Stored data entries
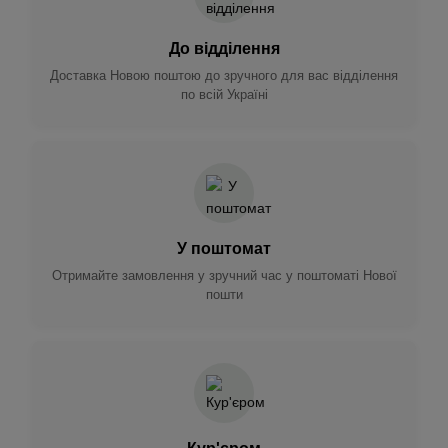
До відділення
Доставка Новою поштою до зручного для вас відділення
по всій Україні
У поштомат
Отримайте замовлення у зручний час у поштоматі Нової
пошти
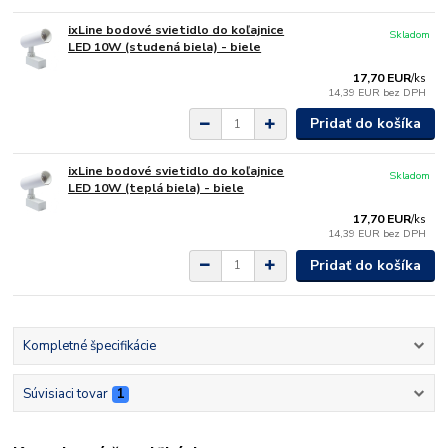
ixLine bodové svietidlo do koľajnice
Skladom
LED 10W (studená biela) - biele
17,70 EUR
/
ks
14,39 EUR
bez DPH
Pridať do košíka
ixLine bodové svietidlo do koľajnice
Skladom
LED 10W (teplá biela) - biele
17,70 EUR
/
ks
14,39 EUR
bez DPH
Pridať do košíka
Kompletné špecifikácie
Súvisiaci tovar
1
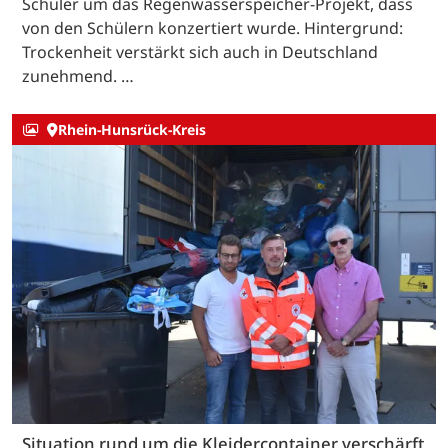
Schüler um das Regenwasserspeicher-Projekt, dass
von den Schülern konzertiert wurde. Hintergrund:
Trockenheit verstärkt sich auch in Deutschland
zunehmend. …
Rhein-Hunsrück-Kreis
Situation rund um die Kleidercontainer verschärft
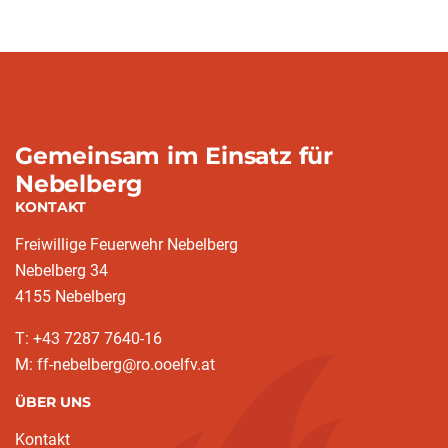
Gemeinsam im Einsatz für
Nebelberg
KONTAKT
Freiwillige Feuerwehr Nebelberg
Nebelberg 34
4155 Nebelberg
T: +43 7287 7640-16
M: ff-nebelberg@ro.ooelfv.at
ÜBER UNS
Kontakt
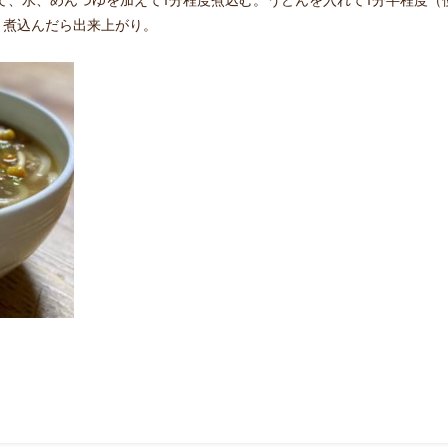
）煮込んだら出来上がり。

### What you have to do
Write out every line from the data above that includes "biele".

### Response below
LED 10W (studená biela) - biele
LED 10W (teplá biela) - biele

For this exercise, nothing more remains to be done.